Nothing but the lines below from the one that contains "иятий оборонно-промышленного комплекса" through the one that contains "erden geladen ..." should be retyped, exactly and including both ends. Do not include pictures.

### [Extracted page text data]
◆ ◆ ◆ ◆ ◆ ◆ ◆

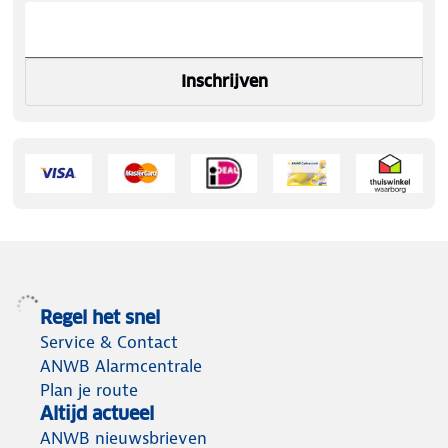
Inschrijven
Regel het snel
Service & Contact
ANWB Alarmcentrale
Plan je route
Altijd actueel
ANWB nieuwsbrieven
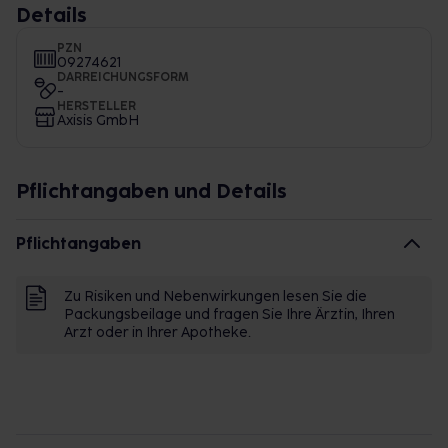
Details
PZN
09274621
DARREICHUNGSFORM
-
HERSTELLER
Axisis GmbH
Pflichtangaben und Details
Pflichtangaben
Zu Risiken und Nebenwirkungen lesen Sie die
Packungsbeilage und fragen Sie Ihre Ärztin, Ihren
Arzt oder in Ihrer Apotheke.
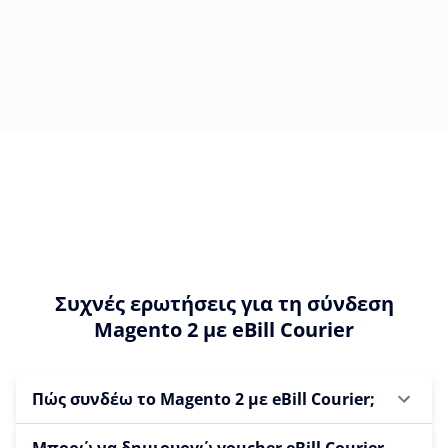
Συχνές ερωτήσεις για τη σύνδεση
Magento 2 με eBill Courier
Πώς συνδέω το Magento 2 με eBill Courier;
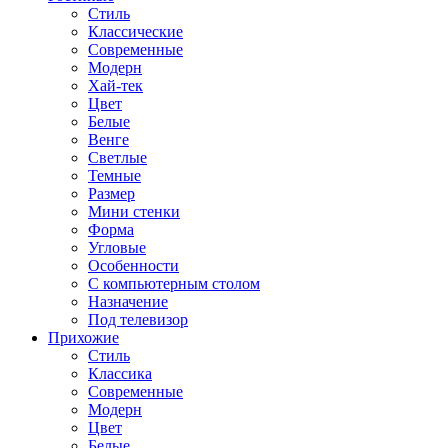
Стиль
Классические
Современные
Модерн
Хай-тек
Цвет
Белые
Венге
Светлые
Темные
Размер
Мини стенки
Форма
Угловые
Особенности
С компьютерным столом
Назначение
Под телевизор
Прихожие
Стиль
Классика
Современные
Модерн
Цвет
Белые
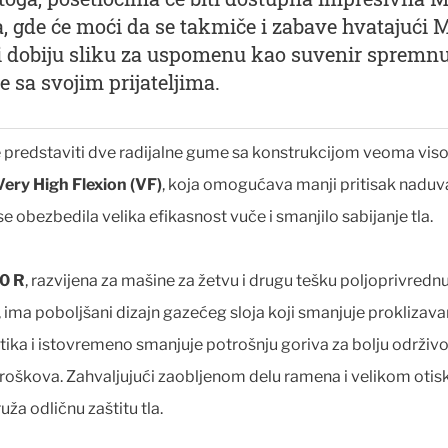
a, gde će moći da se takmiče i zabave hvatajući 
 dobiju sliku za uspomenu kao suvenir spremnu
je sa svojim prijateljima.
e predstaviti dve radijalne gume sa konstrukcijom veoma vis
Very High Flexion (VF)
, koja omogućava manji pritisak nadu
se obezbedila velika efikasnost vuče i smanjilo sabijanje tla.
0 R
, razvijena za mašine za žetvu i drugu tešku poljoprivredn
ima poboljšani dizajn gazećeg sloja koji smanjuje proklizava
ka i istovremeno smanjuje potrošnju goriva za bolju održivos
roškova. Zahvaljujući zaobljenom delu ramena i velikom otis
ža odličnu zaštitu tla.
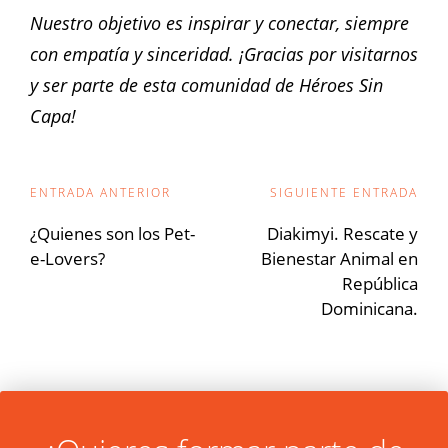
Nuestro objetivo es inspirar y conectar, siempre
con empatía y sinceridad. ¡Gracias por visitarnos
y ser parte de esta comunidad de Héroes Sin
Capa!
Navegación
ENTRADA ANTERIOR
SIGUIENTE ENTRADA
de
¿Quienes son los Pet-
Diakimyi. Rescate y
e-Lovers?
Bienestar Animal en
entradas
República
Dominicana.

◆ ◆ ◆ ◆ ◆ ◆ ◆

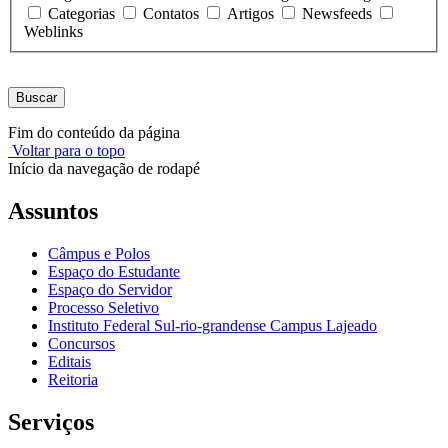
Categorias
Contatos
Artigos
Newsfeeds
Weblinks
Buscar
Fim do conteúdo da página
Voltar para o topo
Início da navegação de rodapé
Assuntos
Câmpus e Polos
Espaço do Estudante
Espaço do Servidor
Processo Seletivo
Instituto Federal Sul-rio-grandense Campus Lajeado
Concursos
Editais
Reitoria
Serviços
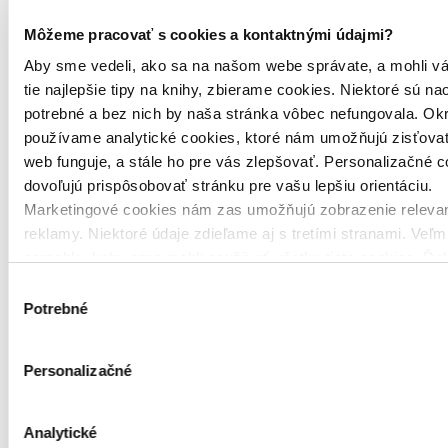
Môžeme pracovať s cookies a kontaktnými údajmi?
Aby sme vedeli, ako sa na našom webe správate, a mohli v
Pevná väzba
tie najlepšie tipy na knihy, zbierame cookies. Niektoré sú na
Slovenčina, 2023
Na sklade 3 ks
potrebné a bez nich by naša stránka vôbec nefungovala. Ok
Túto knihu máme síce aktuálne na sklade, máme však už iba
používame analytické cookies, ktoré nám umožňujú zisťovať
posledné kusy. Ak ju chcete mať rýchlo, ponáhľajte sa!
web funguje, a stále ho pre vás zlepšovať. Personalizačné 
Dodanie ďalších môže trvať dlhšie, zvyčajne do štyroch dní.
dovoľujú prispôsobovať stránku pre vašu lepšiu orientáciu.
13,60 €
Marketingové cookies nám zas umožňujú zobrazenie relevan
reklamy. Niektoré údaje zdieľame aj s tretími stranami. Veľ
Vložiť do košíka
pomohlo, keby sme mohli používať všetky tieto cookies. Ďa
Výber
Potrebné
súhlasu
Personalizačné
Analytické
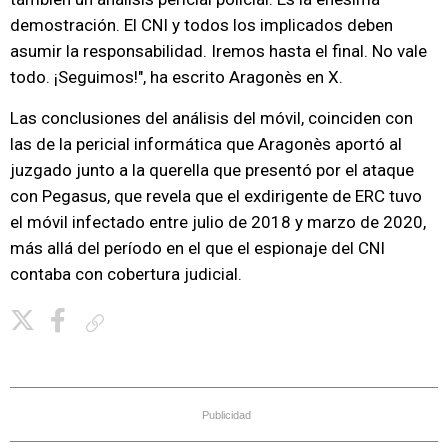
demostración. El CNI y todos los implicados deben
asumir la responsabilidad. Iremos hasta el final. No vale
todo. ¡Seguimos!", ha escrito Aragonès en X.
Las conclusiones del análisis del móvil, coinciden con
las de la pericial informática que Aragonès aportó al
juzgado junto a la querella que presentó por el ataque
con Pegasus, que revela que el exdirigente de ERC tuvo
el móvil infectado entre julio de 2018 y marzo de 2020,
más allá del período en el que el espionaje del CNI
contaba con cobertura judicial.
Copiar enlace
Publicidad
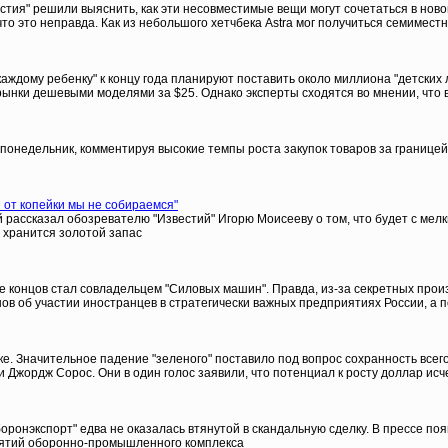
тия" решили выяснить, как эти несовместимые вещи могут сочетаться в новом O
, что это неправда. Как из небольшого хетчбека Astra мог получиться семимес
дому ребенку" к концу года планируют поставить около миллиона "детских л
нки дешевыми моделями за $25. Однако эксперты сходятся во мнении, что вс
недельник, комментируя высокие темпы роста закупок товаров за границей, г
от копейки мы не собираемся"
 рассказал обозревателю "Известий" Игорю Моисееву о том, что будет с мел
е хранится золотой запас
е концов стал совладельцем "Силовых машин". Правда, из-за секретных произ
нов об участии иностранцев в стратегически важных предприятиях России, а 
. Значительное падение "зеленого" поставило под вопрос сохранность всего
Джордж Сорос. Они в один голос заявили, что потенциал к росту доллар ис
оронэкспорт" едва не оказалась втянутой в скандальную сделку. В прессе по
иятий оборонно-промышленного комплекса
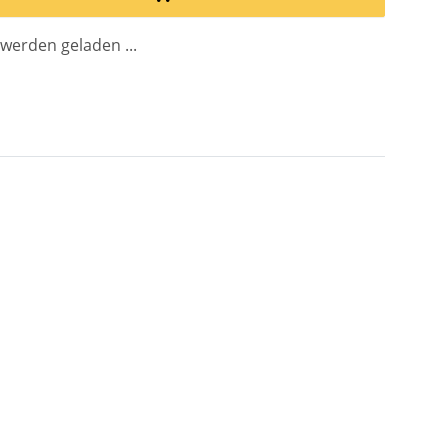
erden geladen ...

◆ ◆ ◆ ◆ ◆ ◆ ◆

### [FINISHED TASK]
иятий оборонно-промышленного комплекса
erden geladen ...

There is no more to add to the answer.